Task item:
In the listing below, locate the line containing "वास्तव में आज आवश्यकता राजनेताओं से अधिक समाज" and the line containing "आधुनिक भारत, मध्य". Output both of them and every line between, exactly as written, and nothing more.

Input:
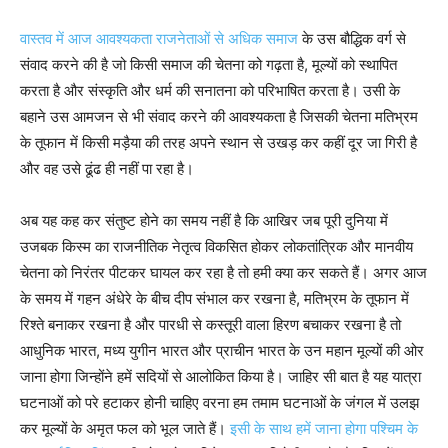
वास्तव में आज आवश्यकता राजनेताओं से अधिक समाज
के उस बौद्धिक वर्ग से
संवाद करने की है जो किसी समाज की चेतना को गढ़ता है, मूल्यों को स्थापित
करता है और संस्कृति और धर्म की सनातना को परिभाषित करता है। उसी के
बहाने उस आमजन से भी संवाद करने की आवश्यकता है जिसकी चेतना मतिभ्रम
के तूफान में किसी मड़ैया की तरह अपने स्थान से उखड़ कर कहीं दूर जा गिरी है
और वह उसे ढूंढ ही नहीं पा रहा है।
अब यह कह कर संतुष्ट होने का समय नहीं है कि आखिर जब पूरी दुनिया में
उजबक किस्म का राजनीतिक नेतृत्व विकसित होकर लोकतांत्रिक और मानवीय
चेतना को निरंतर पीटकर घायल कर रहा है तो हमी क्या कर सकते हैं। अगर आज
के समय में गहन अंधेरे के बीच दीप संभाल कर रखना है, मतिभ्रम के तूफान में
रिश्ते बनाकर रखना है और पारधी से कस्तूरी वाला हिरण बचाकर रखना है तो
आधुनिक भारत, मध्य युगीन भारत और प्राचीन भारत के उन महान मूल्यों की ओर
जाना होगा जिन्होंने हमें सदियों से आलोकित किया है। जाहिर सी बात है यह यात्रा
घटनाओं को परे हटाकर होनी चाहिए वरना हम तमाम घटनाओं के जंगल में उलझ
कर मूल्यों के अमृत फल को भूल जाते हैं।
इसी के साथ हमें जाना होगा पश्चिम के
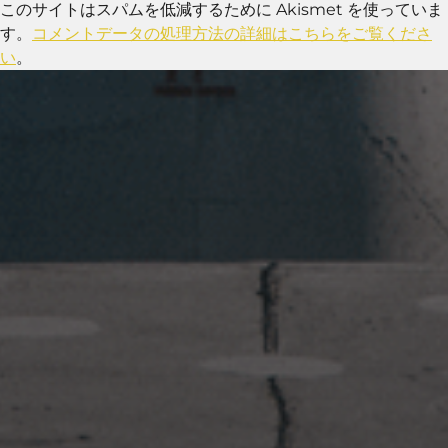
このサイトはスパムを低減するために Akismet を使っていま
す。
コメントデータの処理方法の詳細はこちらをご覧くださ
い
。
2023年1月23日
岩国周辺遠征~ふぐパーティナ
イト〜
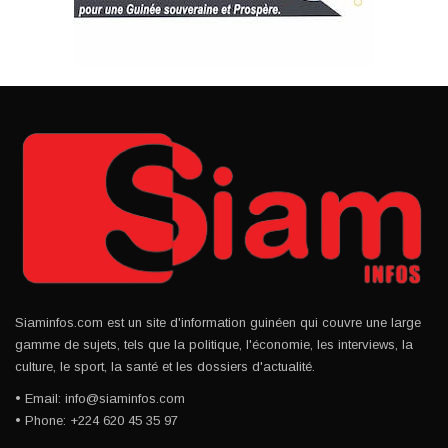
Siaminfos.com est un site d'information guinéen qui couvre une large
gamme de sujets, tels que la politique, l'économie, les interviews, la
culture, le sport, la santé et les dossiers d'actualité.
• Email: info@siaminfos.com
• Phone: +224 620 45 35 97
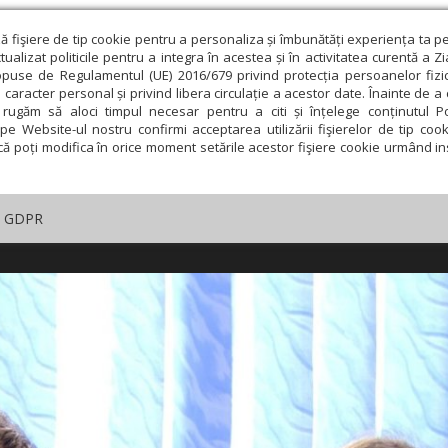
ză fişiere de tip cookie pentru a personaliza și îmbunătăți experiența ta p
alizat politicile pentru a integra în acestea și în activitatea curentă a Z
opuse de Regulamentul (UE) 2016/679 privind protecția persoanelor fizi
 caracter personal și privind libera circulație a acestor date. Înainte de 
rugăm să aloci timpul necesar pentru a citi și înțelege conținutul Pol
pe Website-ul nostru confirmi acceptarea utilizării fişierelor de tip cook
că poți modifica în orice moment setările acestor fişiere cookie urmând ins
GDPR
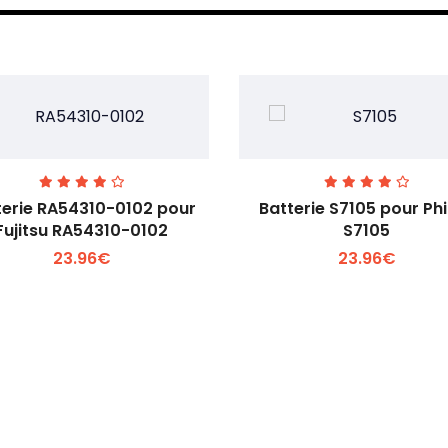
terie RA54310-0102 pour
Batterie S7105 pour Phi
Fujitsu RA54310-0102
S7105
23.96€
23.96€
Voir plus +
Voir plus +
...
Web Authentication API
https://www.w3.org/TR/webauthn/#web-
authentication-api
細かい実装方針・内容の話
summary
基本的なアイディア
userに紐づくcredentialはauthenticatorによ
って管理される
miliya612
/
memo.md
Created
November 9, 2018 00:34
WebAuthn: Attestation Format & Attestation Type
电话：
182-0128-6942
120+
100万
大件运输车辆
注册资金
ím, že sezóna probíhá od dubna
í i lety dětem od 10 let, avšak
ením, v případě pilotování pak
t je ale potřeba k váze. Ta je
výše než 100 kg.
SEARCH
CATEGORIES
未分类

Written solution:
वास्तव में आज आवश्यकता राजनेताओं से अधिक समाज
के उस बौद्धिक वर्ग से
संवाद करने की है जो किसी समाज की चेतना को गढ़ता है, मूल्यों को स्थापित
करता है और संस्कृति और धर्म की सनातना को परिभाषित करता है। उसी के
बहाने उस आमजन से भी संवाद करने की आवश्यकता है जिसकी चेतना मतिभ्रम
के तूफान में किसी मड़ैया की तरह अपने स्थान से उखड़ कर कहीं दूर जा गिरी है
और वह उसे ढूंढ ही नहीं पा रहा है।
अब यह कह कर संतुष्ट होने का समय नहीं है कि आखिर जब पूरी दुनिया में
उजबक किस्म का राजनीतिक नेतृत्व विकसित होकर लोकतांत्रिक और मानवीय
चेतना को निरंतर पीटकर घायल कर रहा है तो हमी क्या कर सकते हैं। अगर आज
के समय में गहन अंधेरे के बीच दीप संभाल कर रखना है, मतिभ्रम के तूफान में
रिश्ते बनाकर रखना है और पारधी से कस्तूरी वाला हिरण बचाकर रखना है तो
आधुनिक भारत, मध्य युगीन भारत और प्राचीन भारत के उन महान मूल्यों की ओर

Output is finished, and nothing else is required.